● **Activity**: Copy all lines holding the word "permet" from the entries.
═══ Source data ═══
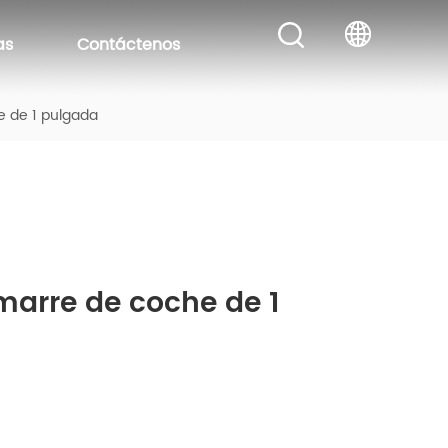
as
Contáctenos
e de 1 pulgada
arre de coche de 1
═══
═══ Source data ═══
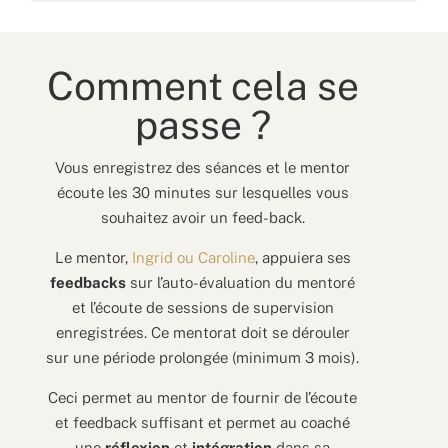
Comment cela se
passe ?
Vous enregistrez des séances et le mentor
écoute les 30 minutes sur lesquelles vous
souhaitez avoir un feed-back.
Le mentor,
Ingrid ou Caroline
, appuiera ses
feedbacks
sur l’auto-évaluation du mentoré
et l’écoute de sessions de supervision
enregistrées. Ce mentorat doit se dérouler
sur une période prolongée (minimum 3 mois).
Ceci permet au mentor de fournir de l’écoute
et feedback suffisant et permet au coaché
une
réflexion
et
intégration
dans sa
═══
● **Result of this exercise**:
Ceci permet au mentor de fournir de l’écoute
et feedback suffisant et permet au coaché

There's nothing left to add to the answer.